▶ Problem details: Your answer should be the lines of the data below that contain "jigsaw".

Segment Open

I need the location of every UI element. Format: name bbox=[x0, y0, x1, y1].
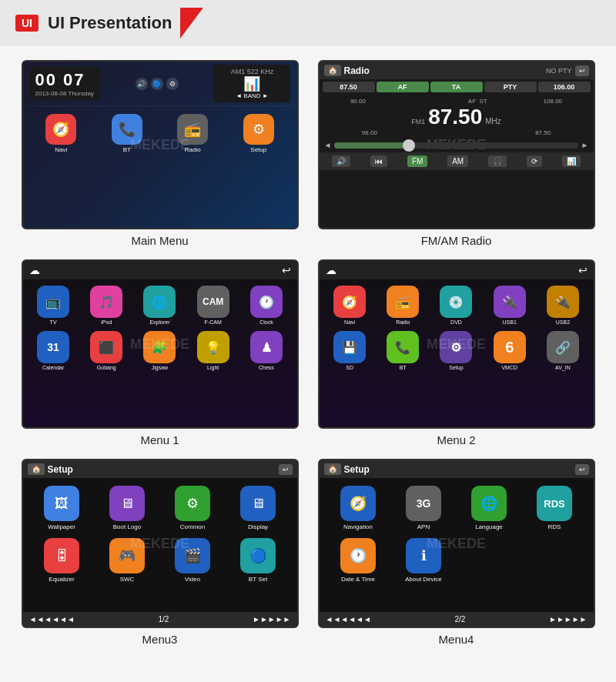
mm-app-radio[interactable]: 📻 Radio bbox=[162, 114, 224, 153]
menu3-bootlogo[interactable]: 🖥 Boot Logo bbox=[98, 486, 157, 530]
menu4-navigation[interactable]: 🧭 Navigation bbox=[329, 486, 388, 530]
mm-radio-label-app: Radio bbox=[185, 146, 201, 153]
menu2-avin-label: AV_IN bbox=[555, 365, 571, 370]
radio-back-btn[interactable]: ↩ bbox=[575, 65, 589, 76]
menu4-arr1[interactable]: ◄◄◄◄◄◄ bbox=[326, 615, 371, 623]
menu4-about[interactable]: ℹ About Device bbox=[394, 538, 454, 583]
menu2-radio[interactable]: 📻 Radio bbox=[379, 286, 427, 325]
radio-am-btn[interactable]: AM bbox=[447, 155, 468, 167]
menu4-language[interactable]: 🌐 Language bbox=[460, 486, 519, 530]
cell-main-menu: MEKEDE 00 07 2013-08-08 Thursday 🔊 🔵 ⚙ A… bbox=[12, 54, 308, 253]
radio-fm-btn[interactable]: FM bbox=[407, 155, 427, 167]
menu2-screen[interactable]: MEKEDE ☁ ↩ 🧭 Navi 📻 Radio 💿 DVD bbox=[318, 259, 595, 429]
menu1-light[interactable]: 💡 Light bbox=[189, 331, 237, 370]
menu1-gobang[interactable]: ⬛ Gobang bbox=[82, 331, 131, 370]
mm-navi-icon: 🧭 bbox=[45, 114, 76, 145]
menu3-home-btn[interactable]: 🏠 bbox=[28, 463, 45, 475]
menu2-sd-icon: 💾 bbox=[333, 331, 366, 363]
menu2-radio-label: Radio bbox=[396, 319, 410, 325]
menu3-wallpaper[interactable]: 🖼 Wallpaper bbox=[32, 486, 92, 530]
menu2-avin[interactable]: 🔗 AV_IN bbox=[538, 331, 587, 370]
radio-bottom-sub: 98.00 87.50 bbox=[323, 129, 591, 136]
menu2-usb1[interactable]: 🔌 USB1 bbox=[485, 286, 534, 325]
menu4-home-btn[interactable]: 🏠 bbox=[324, 463, 341, 475]
radio-fm1-label: FM1 bbox=[411, 118, 425, 125]
menu4-empty1-icon bbox=[471, 538, 507, 573]
radio-btn-af[interactable]: AF bbox=[377, 82, 429, 92]
menu4-screen[interactable]: MEKEDE 🏠 Setup ↩ 🧭 Navigation 3G APN 🌐 L bbox=[318, 459, 595, 628]
radio-btn-ta[interactable]: TA bbox=[430, 82, 483, 92]
radio-bars-btn[interactable]: 📊 bbox=[562, 155, 581, 167]
radio-prev-btn[interactable]: ⏮ bbox=[370, 155, 387, 167]
menu2-home-icon[interactable]: ☁ bbox=[326, 264, 336, 276]
radio-btn-pty[interactable]: PTY bbox=[484, 82, 537, 92]
radio-slider-bar[interactable] bbox=[334, 142, 578, 149]
radio-vol-btn[interactable]: 🔊 bbox=[332, 155, 350, 167]
menu4-nav-right[interactable]: ►►►►► bbox=[549, 615, 588, 623]
radio-f90: 90.00 bbox=[350, 98, 366, 105]
menu1-jigsaw[interactable]: 🧩 Jigsaw bbox=[136, 331, 184, 370]
menu2-back-icon[interactable]: ↩ bbox=[578, 264, 588, 276]
menu3-arr1[interactable]: ◄◄◄◄◄◄ bbox=[29, 615, 75, 623]
menu3-title: Setup bbox=[48, 464, 276, 475]
menu3-back-btn[interactable]: ↩ bbox=[279, 464, 293, 475]
menu3-swc[interactable]: 🎮 SWC bbox=[98, 538, 157, 583]
menu4-empty1 bbox=[460, 538, 519, 583]
menu1-ipod[interactable]: 🎵 iPod bbox=[82, 286, 131, 325]
menu2-dvd[interactable]: 💿 DVD bbox=[432, 286, 480, 325]
menu2-bt[interactable]: 📞 BT bbox=[379, 331, 427, 370]
radio-slider-right-arrow[interactable]: ► bbox=[581, 141, 589, 149]
menu4-datetime[interactable]: 🕐 Date & Time bbox=[329, 538, 388, 583]
radio-screen[interactable]: MEKEDE 🏠 Radio NO PTY ↩ 87.50 AF TA PTY … bbox=[318, 60, 595, 229]
menu1-jigsaw-icon: 🧩 bbox=[143, 331, 176, 363]
menu1-back-icon[interactable]: ↩ bbox=[282, 264, 291, 276]
menu2-usb2[interactable]: 🔌 USB2 bbox=[538, 286, 587, 325]
radio-slider-row: ◄ ► bbox=[320, 139, 594, 151]
radio-btn-8750[interactable]: 87.50 bbox=[323, 82, 375, 92]
mm-app-setup[interactable]: ⚙ Setup bbox=[228, 114, 290, 153]
menu3-btset-label: BT Set bbox=[249, 576, 267, 583]
menu1-home-icon[interactable]: ☁ bbox=[29, 264, 40, 276]
menu1-screen[interactable]: MEKEDE ☁ ↩ 📺 TV 🎵 iPod 🌐 Explorer bbox=[22, 259, 299, 429]
menu2-setup[interactable]: ⚙ Setup bbox=[432, 331, 480, 370]
menu4-nav-left[interactable]: ◄◄◄◄◄◄ bbox=[326, 615, 371, 623]
radio-home-btn[interactable]: 🏠 bbox=[324, 65, 341, 76]
main-menu-screen[interactable]: MEKEDE 00 07 2013-08-08 Thursday 🔊 🔵 ⚙ A… bbox=[22, 60, 299, 229]
menu4-back-btn[interactable]: ↩ bbox=[575, 464, 589, 475]
radio-slider-left-arrow[interactable]: ◄ bbox=[324, 141, 332, 149]
menu3-common[interactable]: ⚙ Common bbox=[163, 486, 223, 530]
menu1-gobang-label: Gobang bbox=[97, 365, 116, 370]
menu2-usb2-icon: 🔌 bbox=[547, 286, 579, 318]
menu2-navi[interactable]: 🧭 Navi bbox=[326, 286, 374, 325]
menu1-chess[interactable]: ♟ Chess bbox=[242, 331, 290, 370]
radio-headphone-btn[interactable]: 🎧 bbox=[488, 155, 507, 167]
radio-scan-btn[interactable]: ⟳ bbox=[527, 155, 542, 167]
menu3-arr2[interactable]: ►►►►► bbox=[253, 615, 291, 623]
menu3-btset[interactable]: 🔵 BT Set bbox=[229, 538, 288, 583]
menu2-top-bar: ☁ ↩ bbox=[320, 261, 594, 279]
menu4-rds[interactable]: RDS RDS bbox=[525, 486, 584, 530]
menu3-nav-left[interactable]: ◄◄◄◄◄◄ bbox=[29, 615, 75, 623]
mm-radio-icon: 📻 bbox=[177, 114, 208, 145]
menu3-equalizer[interactable]: 🎛 Equalizer bbox=[32, 538, 92, 583]
menu4-apn[interactable]: 3G APN bbox=[394, 486, 454, 530]
menu2-vmcd-icon: 6 bbox=[494, 331, 526, 363]
menu4-top-bar: 🏠 Setup ↩ bbox=[320, 460, 594, 478]
menu4-arr2[interactable]: ►►►►► bbox=[549, 615, 588, 623]
menu1-explorer[interactable]: 🌐 Explorer bbox=[136, 286, 184, 325]
menu1-calendar[interactable]: 31 Calendar bbox=[29, 331, 78, 370]
menu3-nav-right[interactable]: ►►►►► bbox=[253, 615, 291, 623]
mm-apps: 🧭 Navi 📞 BT 📻 Radio ⚙ Setup bbox=[23, 109, 297, 158]
menu2-vmcd[interactable]: 6 VMCD bbox=[485, 331, 534, 370]
menu3-screen[interactable]: MEKEDE 🏠 Setup ↩ 🖼 Wallpaper 🖥 Boot Logo… bbox=[22, 459, 299, 628]
menu3-display[interactable]: 🖥 Display bbox=[229, 486, 288, 530]
mm-app-bt[interactable]: 📞 BT bbox=[96, 114, 158, 153]
mm-app-navi[interactable]: 🧭 Navi bbox=[31, 114, 92, 153]
menu1-clock[interactable]: 🕐 Clock bbox=[242, 286, 290, 325]
radio-top-bar: 🏠 Radio NO PTY ↩ bbox=[320, 62, 594, 79]
menu2-sd[interactable]: 💾 SD bbox=[326, 331, 374, 370]
menu1-fcam[interactable]: CAM F-CAM bbox=[189, 286, 237, 325]
radio-btn-106[interactable]: 106.00 bbox=[538, 82, 591, 92]
menu3-video[interactable]: 🎬 Video bbox=[163, 538, 223, 583]
menu1-tv[interactable]: 📺 TV bbox=[29, 286, 78, 325]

Segment Closed

▶ Reply:
menu1-jigsaw[interactable]: 🧩 Jigsaw bbox=[136, 331, 184, 370]
menu1-jigsaw-icon: 🧩 bbox=[143, 331, 176, 363]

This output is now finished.